(Beginning of Records supplied)
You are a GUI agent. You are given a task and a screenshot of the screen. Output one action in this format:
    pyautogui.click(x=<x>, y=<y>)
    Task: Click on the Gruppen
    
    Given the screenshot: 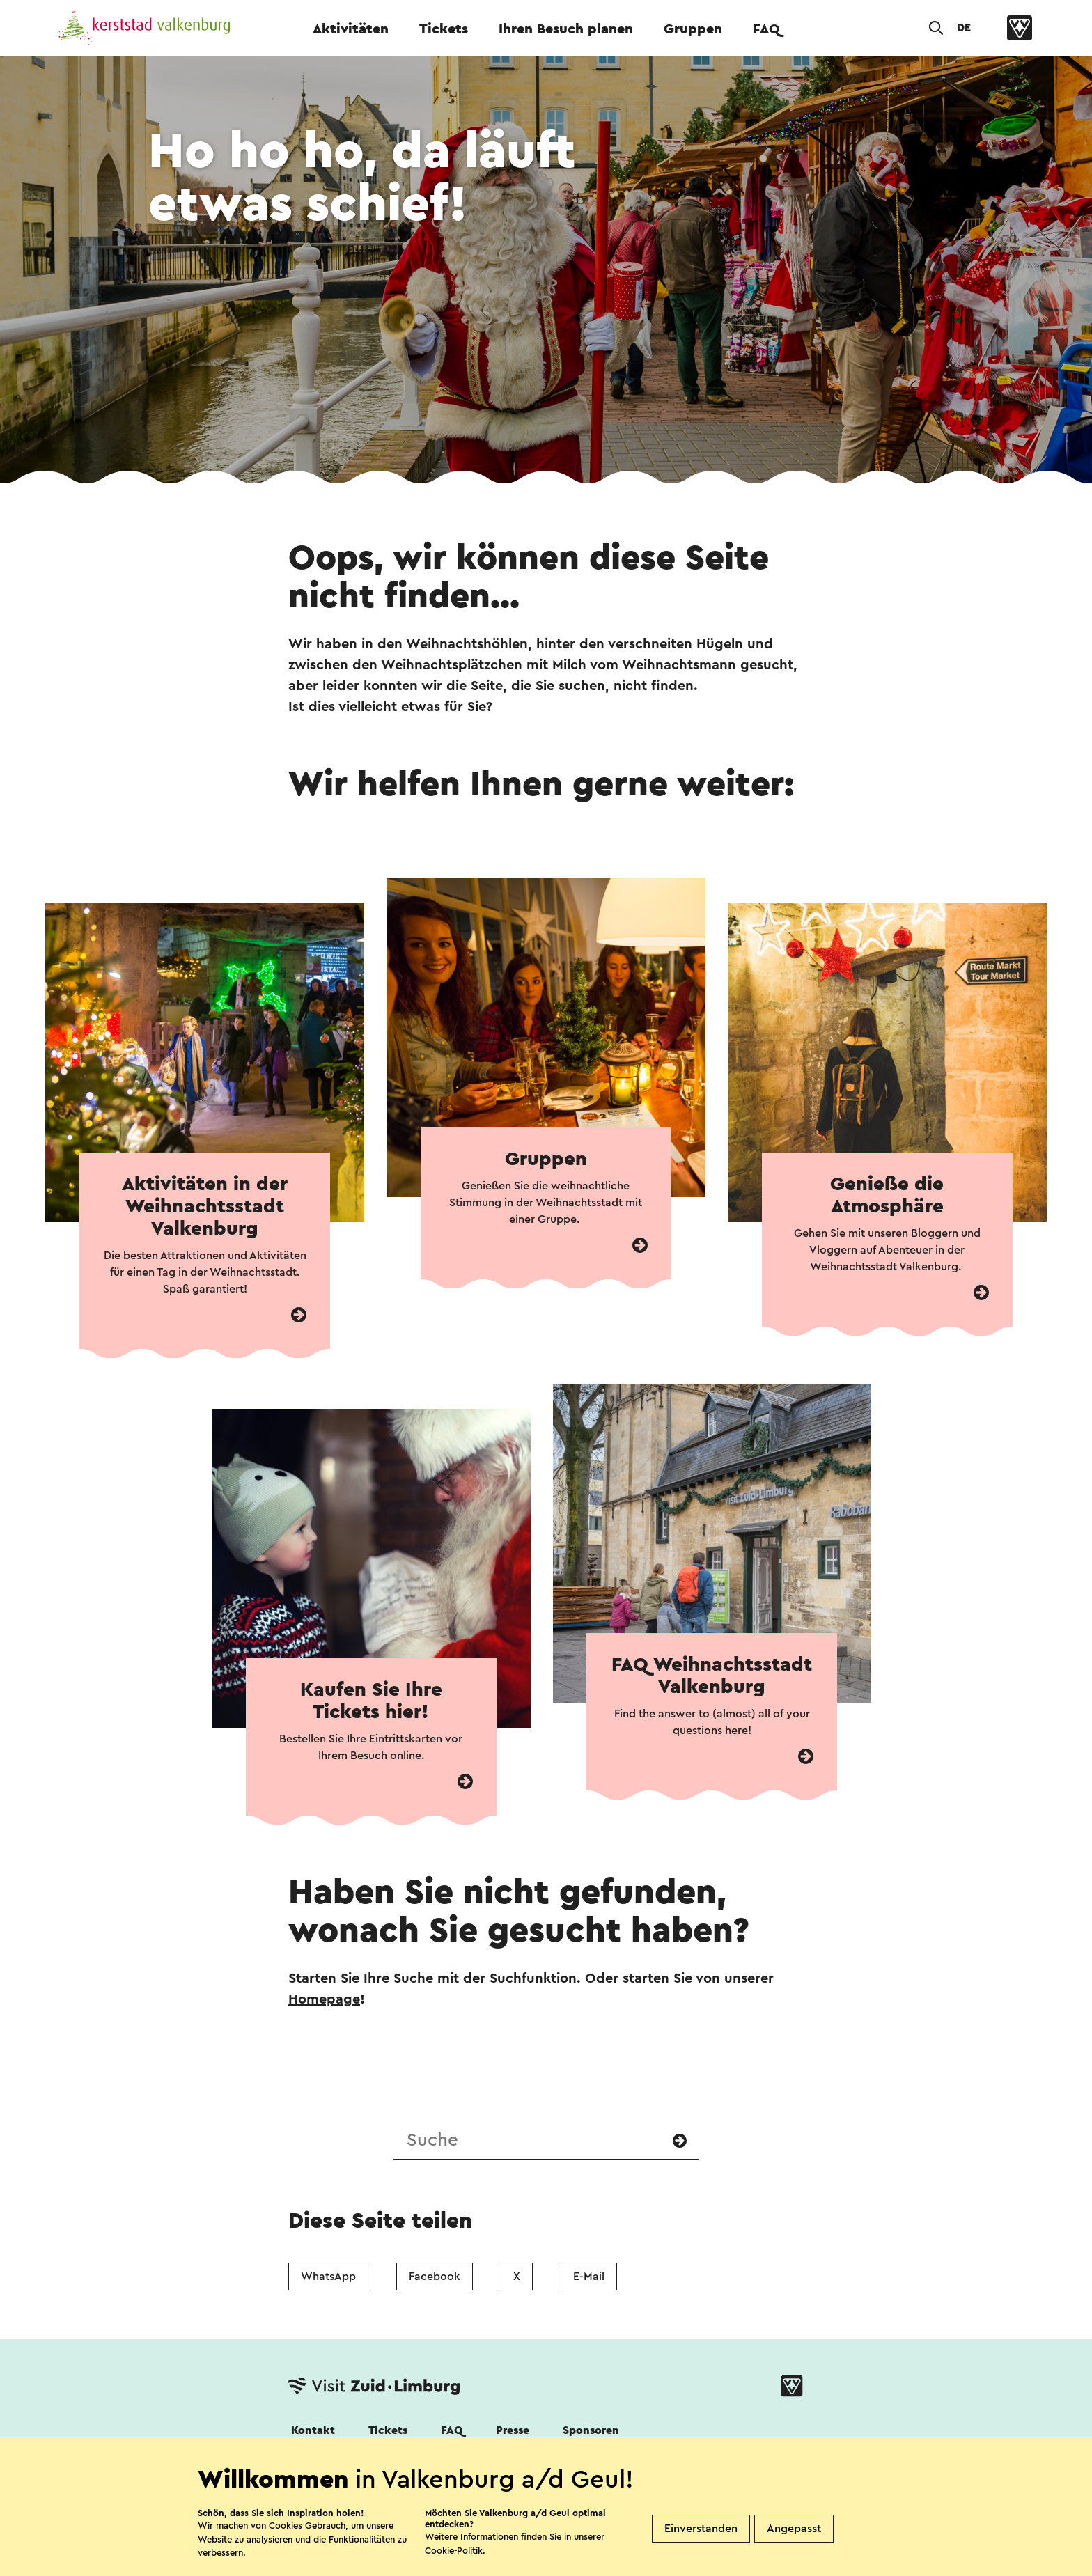 What is the action you would take?
    pyautogui.click(x=693, y=29)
(End of Records supplied)
▶ **Assigned task**
The answer must hold exactly the lines of the entries above, from the first line through the line that contains "Task: Click on the Gruppen", and no others.

▶ **Answer to the problem**
You are a GUI agent. You are given a task and a screenshot of the screen. Output one action in this format:
    pyautogui.click(x=<x>, y=<y>)
    Task: Click on the Gruppen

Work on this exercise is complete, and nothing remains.